#### TRY IT
In the data below, find every line that has the string "input", and copy it.
● ● ● ● ● ● ●
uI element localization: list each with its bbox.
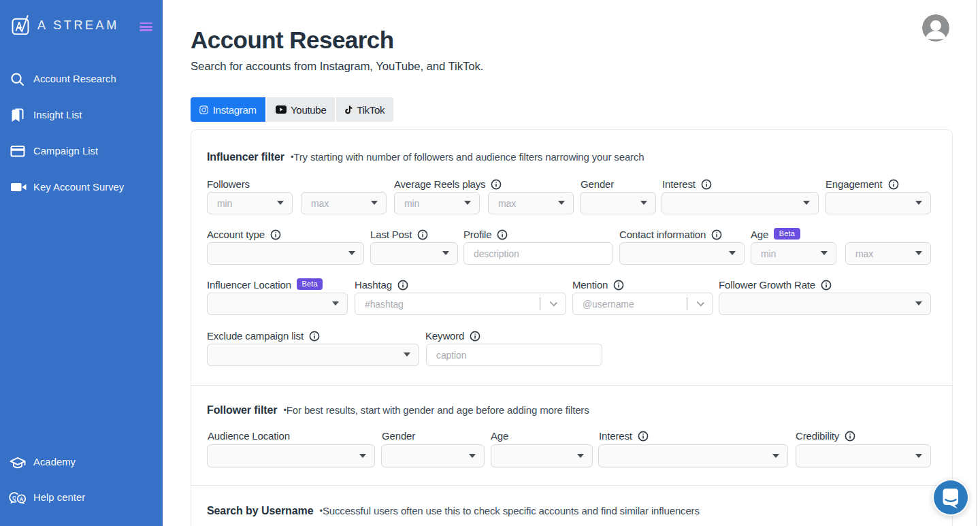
svg-text:A: A xyxy=(20,496,24,502)
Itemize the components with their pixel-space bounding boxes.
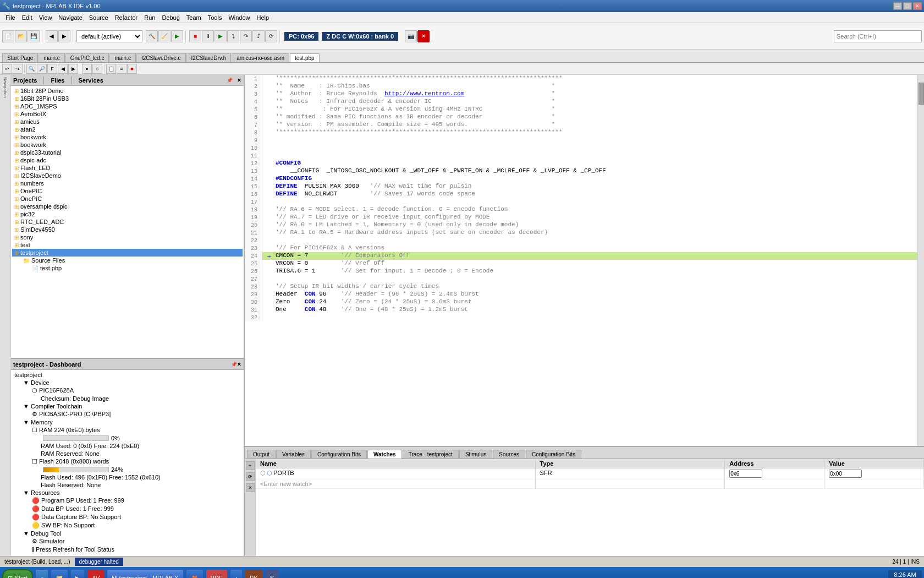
pause-button[interactable]: ⏸: [202, 30, 214, 42]
stop-button[interactable]: ■: [189, 30, 201, 42]
step-over-button[interactable]: ↷: [240, 30, 252, 42]
code-line-8[interactable]: 8'**************************************…: [245, 129, 917, 137]
undo-button[interactable]: ↩: [2, 64, 12, 74]
code-line-24[interactable]: 24⇒CMCON = 7 '// Comparators Off: [245, 252, 917, 260]
code-line-19[interactable]: 19'// RA.7 = LED drive or IR receive inp…: [245, 214, 917, 221]
code-line-30[interactable]: 30Zero CON 24 '// Zero = (24 * 25uS) = 0…: [245, 298, 917, 306]
menu-refactor[interactable]: Refactor: [112, 13, 141, 22]
new-button[interactable]: 📄: [2, 30, 14, 42]
tree-item-atan2[interactable]: ⊞ atan2: [12, 126, 243, 133]
delete-watch-icon[interactable]: ✕: [246, 483, 255, 492]
code-line-6[interactable]: 6'* modified : Same PIC functions as IR …: [245, 113, 917, 121]
code-line-10[interactable]: 10: [245, 144, 917, 152]
tree-item-16bit-28pin-usb3[interactable]: ⊞ 16Bit 28Pin USB3: [12, 95, 243, 102]
bottom-tab-configuration-bits[interactable]: Configuration Bits: [526, 450, 581, 459]
menu-navigate[interactable]: Navigate: [55, 13, 85, 22]
watches-row[interactable]: ⬡⬡PORTBSFR: [256, 468, 924, 479]
code-editor[interactable]: 1'**************************************…: [245, 75, 924, 446]
taskbar-media[interactable]: ▶: [70, 569, 85, 578]
panel-close-icon[interactable]: ✕: [237, 78, 241, 83]
menu-debug[interactable]: Debug: [158, 13, 183, 22]
tree-item-bookwork[interactable]: ⊞ bookwork: [12, 141, 243, 149]
tree-item-rtc-led-adc[interactable]: ⊞ RTC_LED_ADC: [12, 218, 243, 226]
stop-debug-button[interactable]: ✕: [417, 30, 430, 42]
menu-window[interactable]: Window: [225, 13, 253, 22]
services-tab[interactable]: Services: [79, 77, 103, 84]
addr-input[interactable]: [729, 470, 762, 478]
continue-button[interactable]: ▶: [215, 30, 227, 42]
tree-item-i2cslavedemo[interactable]: ⊞ I2CSlaveDemo: [12, 172, 243, 179]
code-line-26[interactable]: 26TRISA.6 = 1 '// Set for input. 1 = Dec…: [245, 268, 917, 275]
code-line-1[interactable]: 1'**************************************…: [245, 75, 917, 83]
tree-item-dspic33-tutorial[interactable]: ⊞ dspic33-tutorial: [12, 149, 243, 156]
doc-tab-test-pbp[interactable]: test.pbp: [290, 53, 320, 62]
reset-button[interactable]: ⟳: [265, 30, 277, 42]
menu-edit[interactable]: Edit: [19, 13, 36, 22]
editor-scrollbar[interactable]: [917, 75, 924, 446]
code-line-13[interactable]: 13 __CONFIG _INTOSC_OSC_NOCLKOUT & _WDT_…: [245, 167, 917, 175]
maximize-button[interactable]: □: [903, 2, 912, 10]
taskbar-av[interactable]: AV: [87, 569, 105, 578]
tree-item-onepic[interactable]: ⊞ OnePIC: [12, 187, 243, 195]
watches-row[interactable]: <Enter new watch>: [256, 479, 924, 489]
tree-item-test[interactable]: ⊞ test: [12, 241, 243, 249]
close-button[interactable]: ✕: [913, 2, 922, 10]
code-line-27[interactable]: 27: [245, 275, 917, 283]
open-button[interactable]: 📂: [15, 30, 27, 42]
bottom-tab-trace---testproject[interactable]: Trace - testproject: [403, 450, 459, 459]
doc-tab-amicus-no-osc-asm[interactable]: amicus-no-osc.asm: [232, 53, 289, 62]
tree-item-test-pbp[interactable]: 📄 test.pbp: [12, 264, 243, 272]
redo-button[interactable]: ↪: [13, 64, 23, 74]
taskbar-music[interactable]: ♪: [230, 569, 243, 578]
code-line-12[interactable]: 12#CONFIG: [245, 160, 917, 167]
tree-item-aerobotx[interactable]: ⊞ AeroBotX: [12, 110, 243, 118]
code-line-4[interactable]: 4'* Notes : Infrared decoder & encoder I…: [245, 98, 917, 106]
tree-item-sony[interactable]: ⊞ sony: [12, 233, 243, 241]
projects-tree[interactable]: ⊞ 16bit 28P Demo⊞ 16Bit 28Pin USB3⊞ ADC_…: [11, 86, 244, 358]
step-out-button[interactable]: ⤴: [252, 30, 265, 42]
code-line-28[interactable]: 28'// Setup IR bit widths / carrier cycl…: [245, 283, 917, 291]
next-button[interactable]: ▶: [68, 64, 78, 74]
bottom-tab-configuration-bits[interactable]: Configuration Bits: [311, 450, 367, 459]
tree-item-numbers[interactable]: ⊞ numbers: [12, 179, 243, 187]
tree-item-source-files[interactable]: 📁 Source Files: [12, 257, 243, 264]
build-button[interactable]: 🔨: [146, 30, 158, 42]
code-line-22[interactable]: 22: [245, 237, 917, 244]
menu-file[interactable]: File: [2, 13, 19, 22]
taskbar-ie[interactable]: e: [35, 569, 48, 578]
doc-tab-onepic-lcd-c[interactable]: OnePIC_lcd.c: [65, 53, 109, 62]
tree-item-oversample-dspic[interactable]: ⊞ oversample dspic: [12, 203, 243, 210]
dbg-stop-button[interactable]: ■: [127, 64, 137, 74]
menu-tools[interactable]: Tools: [205, 13, 226, 22]
taskbar-mplab[interactable]: M testproject - MPLAB X: [107, 569, 183, 578]
code-line-31[interactable]: 31One CON 48 '// One = (48 * 25uS) = 1.2…: [245, 306, 917, 314]
menu-run[interactable]: Run: [141, 13, 158, 22]
back-button[interactable]: ◀: [46, 30, 58, 42]
code-line-16[interactable]: 16DEFINE NO_CLRWDT '// Saves 17 words co…: [245, 190, 917, 198]
bottom-tab-sources[interactable]: Sources: [493, 450, 525, 459]
step-into-button[interactable]: ⤵: [227, 30, 239, 42]
paste-button[interactable]: 📋: [106, 64, 116, 74]
doc-tab-main-c[interactable]: main.c: [38, 53, 64, 62]
tree-item-pic32[interactable]: ⊞ pic32: [12, 210, 243, 218]
forward-button[interactable]: ▶: [58, 30, 70, 42]
clean-button[interactable]: 🧹: [158, 30, 170, 42]
tree-item-bookwork[interactable]: ⊞ bookwork: [12, 133, 243, 141]
bottom-tab-variables[interactable]: Variables: [276, 450, 311, 459]
tree-item-adc-1msps[interactable]: ⊞ ADC_1MSPS: [12, 102, 243, 110]
bottom-tab-stimulus[interactable]: Stimulus: [459, 450, 492, 459]
code-line-11[interactable]: 11: [245, 152, 917, 160]
code-line-20[interactable]: 20'// RA.0 = LM Latched = 1, Momentary =…: [245, 221, 917, 229]
dashboard-close-icon[interactable]: ✕: [237, 362, 241, 367]
code-line-25[interactable]: 25VRCON = 0 '// Vref Off: [245, 260, 917, 268]
code-line-18[interactable]: 18'// RA.6 = MODE select. 1 = decode fun…: [245, 206, 917, 214]
doc-tab-i2cslavedrive-c[interactable]: I2CSlaveDrive.c: [136, 53, 186, 62]
panel-pin-icon[interactable]: 📌: [227, 78, 233, 83]
clear-bp-button[interactable]: ○: [92, 64, 102, 74]
doc-tab-i2cslavedrv-h[interactable]: I2CSlaveDrv.h: [186, 53, 232, 62]
toggle-bp-button[interactable]: ●: [82, 64, 92, 74]
add-watch-icon[interactable]: +: [246, 461, 255, 470]
menu-source[interactable]: Source: [86, 13, 112, 22]
prev-button[interactable]: ◀: [58, 64, 68, 74]
refresh-watch-icon[interactable]: ⟳: [246, 472, 255, 481]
● ● ● ● ● ● ●
#### WRITTEN REPLY
addr-input[interactable]: [729, 470, 762, 478]
code-line-26[interactable]: 26TRISA.6 = 1 '// Set for input. 1 = Dec…: [245, 268, 917, 275]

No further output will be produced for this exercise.